El lugar donde fuiste feliz

Por fin me he decidido a hacer el viaje. He aguantado mis deseos de volver a Fuentes del Moncayo durante cuarenta años. Ahora, mi billete ya tiene fecha.

¿Por qué he tardado tanto tiempo en dar el paso? Era cuestión de proponerme tomar un par de semanas de vacaciones y desentenderme de todo lo que me impedía volar hasta allí.

Por alguna razón que desconozco, pero que podría tener que ver con el enunciado, muchas veces acertado, “al lugar donde fuiste feliz no debieras volver”, he retrasado el momento de visitar el pueblo de mi infancia.

Por otro lado, tener paciencia para recibir gratificaciones, ha sido una de las consignas que más me ha ayudado a no decaer ante las dificultades. Nunca he necesitado resultados inmediatos a mis esfuerzos, así que, revivir mi infancia y adolescencia era un premio que me daría cuando estuviese lista. Como las mejores comidas, todo requiere un tiempo adecuado para que adquiera el sabor buscado.
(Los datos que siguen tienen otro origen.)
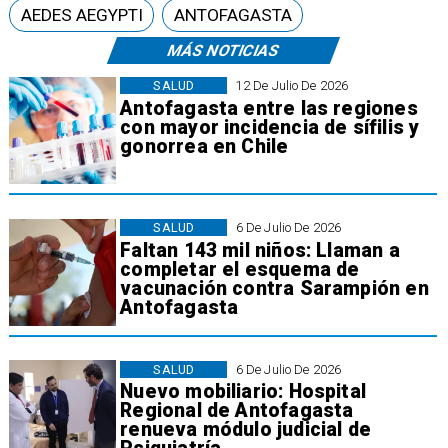
AEDES AEGYPTI
ANTOFAGASTA
MÁS NOTICIAS
SALUD
12 De Julio De 2026
Antofagasta entre las regiones
con mayor incidencia de sífilis y
gonorrea en Chile
SALUD
6 De Julio De 2026
Faltan 143 mil niños: Llaman a
completar el esquema de
vacunación contra Sarampión en
Antofagasta
SALUD
6 De Julio De 2026
Nuevo mobiliario: Hospital
Regional de Antofagasta
renueva módulo judicial de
No importa por qué haya sido. La realidad es que, aunque no he estado corporalmente, he recurrido a mi cerebro para dar vida a las experiencias del pasado, dándoles el giro deseado en el momento que las reproduzco.

Cuando el insomnio se aposenta en mi cama, en lugar de incomodarme con él y echarlo a golpe de pastillas, aprovecho para revivir un tiempo pasado en el que fui feliz sin proponérmelo. Todo era natural, todo fluía. No había que planificar ni controlar. La vida se encargaba de todo y te lo servía en bandeja. Era un regalo difícil de rechazar.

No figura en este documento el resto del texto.